Data records:
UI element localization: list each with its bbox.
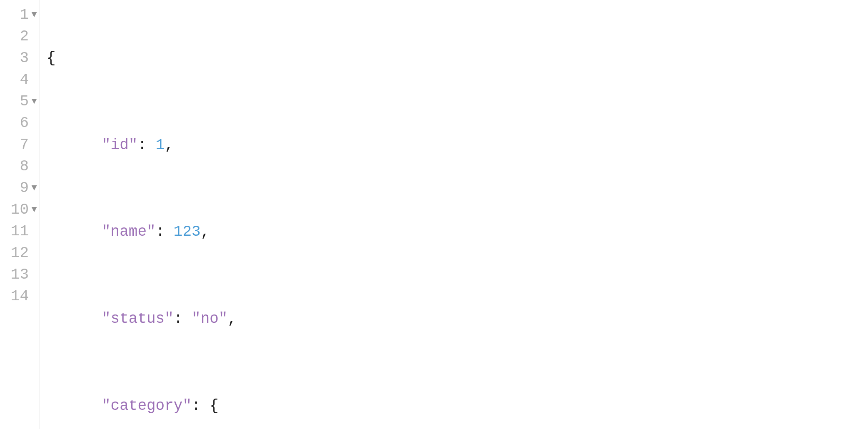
line-number: 11 xyxy=(11,221,29,242)
comma: , xyxy=(201,221,210,243)
gutter-line[interactable]: 12 xyxy=(4,242,38,264)
json-key: "id" xyxy=(102,135,137,156)
gutter-line[interactable]: 5 ▼ xyxy=(4,91,38,112)
line-number-gutter: 1 ▼ 2 3 4 5 ▼ 6 7 8 9 ▼ 10 ▼ 11 12 xyxy=(0,0,40,429)
json-key: "category" xyxy=(102,395,192,417)
code-line[interactable]: "id": 1, xyxy=(47,135,524,156)
gutter-line[interactable]: 10 ▼ xyxy=(4,199,38,221)
line-number: 5 xyxy=(20,91,29,112)
brace-open: { xyxy=(210,395,219,417)
fold-toggle-icon[interactable]: ▼ xyxy=(30,203,38,217)
comma: , xyxy=(227,308,237,330)
line-number: 14 xyxy=(11,286,29,307)
gutter-line[interactable]: 7 xyxy=(4,134,38,156)
code-line[interactable]: "name": 123, xyxy=(47,222,524,243)
line-number: 3 xyxy=(20,47,29,69)
gutter-line[interactable]: 2 xyxy=(4,26,38,47)
gutter-line[interactable]: 3 xyxy=(4,47,38,69)
colon: : xyxy=(174,308,192,330)
line-number: 13 xyxy=(11,264,29,286)
gutter-line[interactable]: 4 xyxy=(4,69,38,91)
comma: , xyxy=(165,135,174,156)
colon: : xyxy=(137,135,155,156)
gutter-line[interactable]: 8 xyxy=(4,156,38,177)
json-key: "name" xyxy=(102,221,156,243)
line-number: 4 xyxy=(20,69,29,91)
gutter-line[interactable]: 14 xyxy=(4,286,38,307)
json-key: "status" xyxy=(102,308,174,330)
gutter-line[interactable]: 11 xyxy=(4,221,38,242)
code-line[interactable]: "category": { xyxy=(47,395,524,417)
line-number: 1 xyxy=(20,4,29,26)
gutter-line[interactable]: 6 xyxy=(4,112,38,134)
fold-toggle-icon[interactable]: ▼ xyxy=(30,182,38,195)
brace-open: { xyxy=(47,47,56,69)
line-number: 8 xyxy=(20,156,29,177)
line-number: 7 xyxy=(20,134,29,156)
json-number: 1 xyxy=(156,135,165,156)
colon: : xyxy=(156,221,174,243)
code-line[interactable]: { xyxy=(47,47,524,69)
gutter-line[interactable]: 9 ▼ xyxy=(4,177,38,199)
code-editor[interactable]: { "id": 1, "name": 123, "status": "no", … xyxy=(40,0,529,429)
line-number: 10 xyxy=(11,199,29,221)
fold-toggle-icon[interactable]: ▼ xyxy=(30,95,38,108)
json-number: 123 xyxy=(174,221,201,243)
line-number: 9 xyxy=(20,177,29,199)
gutter-line[interactable]: 1 ▼ xyxy=(4,4,38,26)
code-line[interactable]: "status": "no", xyxy=(47,308,524,330)
line-number: 12 xyxy=(11,242,29,264)
json-string: "no" xyxy=(192,308,227,330)
line-number: 2 xyxy=(20,26,29,47)
gutter-line[interactable]: 13 xyxy=(4,264,38,286)
line-number: 6 xyxy=(20,112,29,134)
fold-toggle-icon[interactable]: ▼ xyxy=(30,8,38,22)
colon: : xyxy=(192,395,210,417)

(Directions)
Please show the lines in the entries above that hold the string "toggle".

(Answer for the task)
fold-toggle-icon[interactable]: ▼ xyxy=(30,203,38,217)
fold-toggle-icon[interactable]: ▼ xyxy=(30,182,38,195)
fold-toggle-icon[interactable]: ▼ xyxy=(30,95,38,108)
fold-toggle-icon[interactable]: ▼ xyxy=(30,8,38,22)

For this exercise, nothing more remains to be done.